Abstract
Objective: Aspartylglucosaminuria is an inherited, lysosomal storage disease causing progressive decline in cognitive and motor functions. The aim of this study was to evaluate volumes of subcortical gray matter structures and white matter microstructure in aspartylglucosaminuria in adolescence in a longitudinal study for the first time.
Methods: A boy with aspartylglucosaminuria and his healthy twin brother were imaged twice with a 3.0 T MRI scanner at the ages of 10 and 15 years. Subcortical gray matter structure volumes were measured using an atlas-based automatic method, and diffusion tensor imaging was used to evaluate the white matter microstructure of the corpus callosum and the thalamocortical pulvinar tracts.

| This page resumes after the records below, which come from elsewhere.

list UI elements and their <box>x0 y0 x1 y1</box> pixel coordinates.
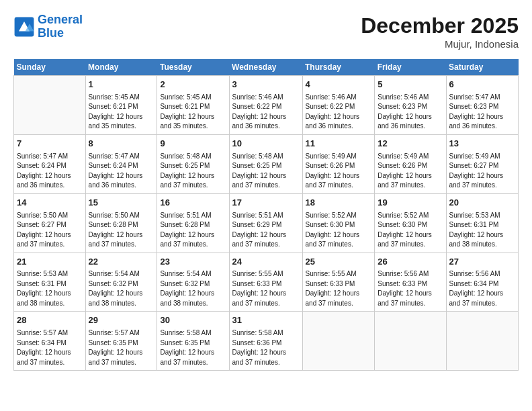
cell-content-line: and 35 minutes. <box>160 122 226 132</box>
cell-content-line: Daylight: 12 hours <box>306 230 372 240</box>
calendar-week-1: 1Sunrise: 5:45 AMSunset: 6:21 PMDaylight… <box>14 76 519 135</box>
cell-content-line: and 37 minutes. <box>449 299 516 309</box>
calendar-cell: 23Sunrise: 5:54 AMSunset: 6:32 PMDayligh… <box>157 253 229 312</box>
cell-content-line: Daylight: 12 hours <box>306 112 372 122</box>
day-number: 23 <box>160 256 226 269</box>
cell-content-line: Daylight: 12 hours <box>89 289 154 299</box>
cell-content-line: Sunrise: 5:54 AM <box>89 269 154 279</box>
cell-content-line: Sunrise: 5:48 AM <box>232 152 300 162</box>
col-sunday: Sunday <box>14 59 86 76</box>
cell-content-line: Sunrise: 5:56 AM <box>449 269 516 279</box>
cell-content-line: Sunset: 6:22 PM <box>232 102 300 112</box>
calendar-cell: 25Sunrise: 5:55 AMSunset: 6:33 PMDayligh… <box>302 253 375 312</box>
day-number: 1 <box>89 79 154 91</box>
calendar-cell: 2Sunrise: 5:45 AMSunset: 6:21 PMDaylight… <box>157 76 229 135</box>
day-number: 21 <box>17 256 83 269</box>
calendar-cell: 27Sunrise: 5:56 AMSunset: 6:34 PMDayligh… <box>446 253 519 312</box>
cell-content-line: Daylight: 12 hours <box>160 112 226 122</box>
cell-content-line: Sunrise: 5:53 AM <box>449 211 516 221</box>
cell-content-line: Sunrise: 5:49 AM <box>378 152 443 162</box>
day-number: 11 <box>306 138 372 150</box>
cell-content-line: Daylight: 12 hours <box>449 289 516 299</box>
cell-content-line: Daylight: 12 hours <box>17 348 83 358</box>
calendar-cell <box>14 76 86 135</box>
cell-content-line: Daylight: 12 hours <box>378 112 443 122</box>
calendar-cell: 8Sunrise: 5:47 AMSunset: 6:24 PMDaylight… <box>85 134 157 193</box>
cell-content-line: Sunrise: 5:55 AM <box>232 269 300 279</box>
calendar-cell: 16Sunrise: 5:51 AMSunset: 6:28 PMDayligh… <box>157 193 229 253</box>
cell-content-line: and 37 minutes. <box>378 181 443 191</box>
cell-content-line: and 38 minutes. <box>449 240 516 250</box>
calendar-cell: 13Sunrise: 5:49 AMSunset: 6:27 PMDayligh… <box>446 134 519 193</box>
col-friday: Friday <box>375 59 446 76</box>
cell-content-line: Sunrise: 5:47 AM <box>89 152 154 162</box>
cell-content-line: Daylight: 12 hours <box>17 289 83 299</box>
cell-content-line: Sunset: 6:33 PM <box>232 279 300 289</box>
calendar-cell: 30Sunrise: 5:58 AMSunset: 6:35 PMDayligh… <box>157 312 229 371</box>
cell-content-line: Sunset: 6:31 PM <box>17 279 83 289</box>
calendar-week-3: 14Sunrise: 5:50 AMSunset: 6:27 PMDayligh… <box>14 193 519 253</box>
cell-content-line: and 38 minutes. <box>160 299 226 309</box>
day-number: 14 <box>17 197 83 210</box>
calendar-cell: 22Sunrise: 5:54 AMSunset: 6:32 PMDayligh… <box>85 253 157 312</box>
cell-content-line: Sunrise: 5:52 AM <box>306 211 372 221</box>
cell-content-line: Sunset: 6:32 PM <box>89 279 154 289</box>
day-number: 8 <box>89 138 154 150</box>
calendar-cell: 6Sunrise: 5:47 AMSunset: 6:23 PMDaylight… <box>446 76 519 135</box>
cell-content-line: Sunrise: 5:49 AM <box>449 152 516 162</box>
cell-content-line: Sunset: 6:31 PM <box>449 220 516 230</box>
cell-content-line: Sunset: 6:21 PM <box>89 102 154 112</box>
cell-content-line: Daylight: 12 hours <box>232 348 300 358</box>
cell-content-line: Sunset: 6:33 PM <box>306 279 372 289</box>
cell-content-line: Daylight: 12 hours <box>449 112 516 122</box>
calendar-cell: 31Sunrise: 5:58 AMSunset: 6:36 PMDayligh… <box>229 312 302 371</box>
day-number: 30 <box>160 314 226 327</box>
cell-content-line: and 37 minutes. <box>89 358 154 368</box>
cell-content-line: Sunset: 6:32 PM <box>160 279 226 289</box>
month-title: December 2025 <box>361 13 519 38</box>
cell-content-line: Sunset: 6:28 PM <box>160 220 226 230</box>
calendar-week-4: 21Sunrise: 5:53 AMSunset: 6:31 PMDayligh… <box>14 253 519 312</box>
cell-content-line: Sunset: 6:22 PM <box>306 102 372 112</box>
day-number: 16 <box>160 197 226 210</box>
cell-content-line: Sunset: 6:23 PM <box>378 102 443 112</box>
cell-content-line: Sunrise: 5:47 AM <box>17 152 83 162</box>
day-number: 3 <box>232 79 300 91</box>
cell-content-line: Sunset: 6:27 PM <box>449 161 516 171</box>
header: General Blue December 2025 Mujur, Indone… <box>13 13 519 50</box>
day-number: 22 <box>89 256 154 269</box>
cell-content-line: and 37 minutes. <box>306 181 372 191</box>
cell-content-line: Daylight: 12 hours <box>160 348 226 358</box>
cell-content-line: Sunrise: 5:56 AM <box>378 269 443 279</box>
cell-content-line: Daylight: 12 hours <box>89 112 154 122</box>
cell-content-line: Sunset: 6:35 PM <box>89 338 154 349</box>
cell-content-line: Daylight: 12 hours <box>449 230 516 240</box>
cell-content-line: Sunset: 6:25 PM <box>160 161 226 171</box>
cell-content-line: Sunrise: 5:50 AM <box>17 211 83 221</box>
cell-content-line: Sunset: 6:21 PM <box>160 102 226 112</box>
day-number: 12 <box>378 138 443 150</box>
cell-content-line: Sunrise: 5:54 AM <box>160 269 226 279</box>
cell-content-line: Sunset: 6:25 PM <box>232 161 300 171</box>
cell-content-line: Sunset: 6:36 PM <box>232 338 300 349</box>
cell-content-line: Daylight: 12 hours <box>306 289 372 299</box>
calendar-cell <box>446 312 519 371</box>
cell-content-line: Sunset: 6:30 PM <box>378 220 443 230</box>
cell-content-line: Sunset: 6:24 PM <box>17 161 83 171</box>
logo-text: General Blue <box>38 13 83 40</box>
cell-content-line: and 37 minutes. <box>160 240 226 250</box>
day-number: 26 <box>378 256 443 269</box>
day-number: 10 <box>232 138 300 150</box>
calendar-cell: 19Sunrise: 5:52 AMSunset: 6:30 PMDayligh… <box>375 193 446 253</box>
cell-content-line: and 37 minutes. <box>306 240 372 250</box>
cell-content-line: and 37 minutes. <box>17 358 83 368</box>
cell-content-line: and 37 minutes. <box>89 240 154 250</box>
cell-content-line: Daylight: 12 hours <box>449 171 516 181</box>
calendar-cell: 17Sunrise: 5:51 AMSunset: 6:29 PMDayligh… <box>229 193 302 253</box>
cell-content-line: Sunset: 6:34 PM <box>449 279 516 289</box>
calendar-week-5: 28Sunrise: 5:57 AMSunset: 6:34 PMDayligh… <box>14 312 519 371</box>
day-number: 9 <box>160 138 226 150</box>
col-wednesday: Wednesday <box>229 59 302 76</box>
calendar-cell: 14Sunrise: 5:50 AMSunset: 6:27 PMDayligh… <box>14 193 86 253</box>
cell-content-line: Sunrise: 5:48 AM <box>160 152 226 162</box>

Results: The subcortical gray matter structures were smaller at onset and diminished at follow-up in the affected twin, with the exception of the amygdala which was larger and remained the size. The largest difference in volume between the twins was found in the thalami. The total gray and white matter volumes decreased in the affected twin. In diffusion tensor imaging analysis, the fractional anisotropy was decreased at onset in the affected twin compared to the healthy brother in the evaluated tracts. The axial, radial and mean diffusivity values were increased in the affected twin. The difference between the twins increased slightly at follow-up.
Interpretation: The findings suggest that volumetric measurements and diffusion tensor imaging based microstructural analysis may be useful modalities for monitoring disease progression and response to emerging treatment in aspartylglucosaminuria, but further studies with more subjects are necessary to confirm the results.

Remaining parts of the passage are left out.